Resistor, LED, Multimeter
First hands-on session — understanding resistors, lighting an LED, and learning to measure with a multimeter.
Resistors
A resistor opposes the flow of current. More resistance → less current for the same voltage.
Unit: Ohm (Ω). Named after Georg Ohm.
Color Codes (4-band)
Resistors are too small to print numbers on, so they use colored bands:
- Band 1 & 2: significant digits
- Band 3: multiplier (power of 10)
- Band 4: tolerance (gold = ±5%)
Color → digit: Black Brown Red Orange Yellow Green Blue Violet Grey White = 0–9
A 470Ω resistor: Yellow (4) · Violet (7) · Brown (×10) · Gold (±5%)
Standard values follow the E12 or E24 series — you can’t buy arbitrary values. Common ones: 100, 220, 330, 470, 1k, 2.2k, 4.7k, 10k, 100k.
Power Rating
Resistors also have a maximum power they can dissipate before burning.
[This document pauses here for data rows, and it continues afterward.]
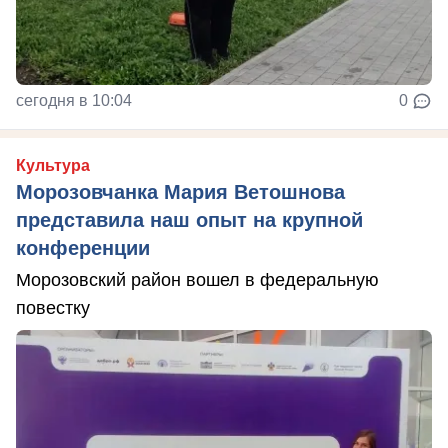
сегодня в 10:04
0
Культура
Морозовчанка Мария Ветошнова
представила наш опыт на крупной
конференции
Морозовский район вошел в федеральную
повестку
P = I²R. Most hobbyist resistors are 1/4W. For most low-voltage circuits this is fine.
LEDs
A Light Emitting Diode emits light when current flows through it in the forward direction.
Key specs:
- Forward voltage (Vf): The voltage drop across the LED when conducting. Red ≈ 2V, Green ≈ 2.1V, Blue/White ≈ 3.3V.
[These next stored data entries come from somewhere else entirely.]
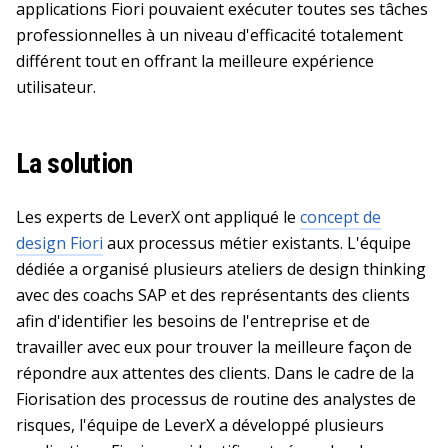
applications Fiori pouvaient exécuter toutes ses tâches
professionnelles à un niveau d'efficacité totalement
différent tout en offrant la meilleure expérience
utilisateur.
La solution
Les experts de LeverX ont appliqué le
concept de
design Fiori
aux processus métier existants. L'équipe
dédiée a organisé plusieurs ateliers de design thinking
avec des coachs SAP et des représentants des clients
afin d'identifier les besoins de l'entreprise et de
travailler avec eux pour trouver la meilleure façon de
répondre aux attentes des clients. Dans le cadre de la
Fiorisation des processus de routine des analystes de
risques, l'équipe de LeverX a développé plusieurs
- Forward current (If): Typically 20mA max for standard LEDs. Run at 10–15mA for safety.
Polarity matters: current can only flow anode (+) → cathode (−). Wrong way = no light, no damage. No resistor = burnout.
Identifying polarity
- Longer leg = anode (+)
- Flat side of the housing = cathode (−)
- Inside: smaller post = anode, larger “anvil” = cathode
Resistor calculation
To safely drive an LED from a 9V supply:
R = (Vsupply - Vf) / If
R = (9V - 2V) / 0.015A
R = 466Ω → use 470Ω (nearest standard value)
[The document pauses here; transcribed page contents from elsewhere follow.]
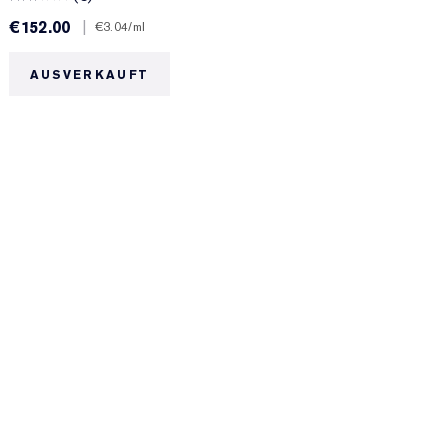
€152.00
|
€
€3.04
/ml
AUSVERKAUFT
Lit it up. Worked first try.
Multimeter
Three essential measurements:
Voltage (DC)
Probe in parallel with the component. Red → higher potential, Black → lower (GND). Start on high range, dial down. Read volts across the LED: ~2V. Across the resistor: ~7V. They add up to 9V. Makes sense — Kirchhoff’s Voltage Law.
Resistance
Power off first — live circuits give wrong readings. Probes across the resistor: reads ~465Ω for a 470Ω resistor. Within 5% tolerance.
Continuity
The most useful mode for debugging. Beep = connected path. Silence = open circuit. Used it to verify every wire on the breadboard before powering up.
The Breadboard
Holes are connected internally in columns (the middle section) and horizontally along the power rails (the long red/black rows on each side).
The biggest beginner trap: assuming a wire is connected when it isn’t seated properly. Continuity mode catches this instantly.
What I Noticed
Coming from software, debugging feels similar: form a hypothesis, measure, compare to expectation, adjust. The multimeter is just a print statement for circuits.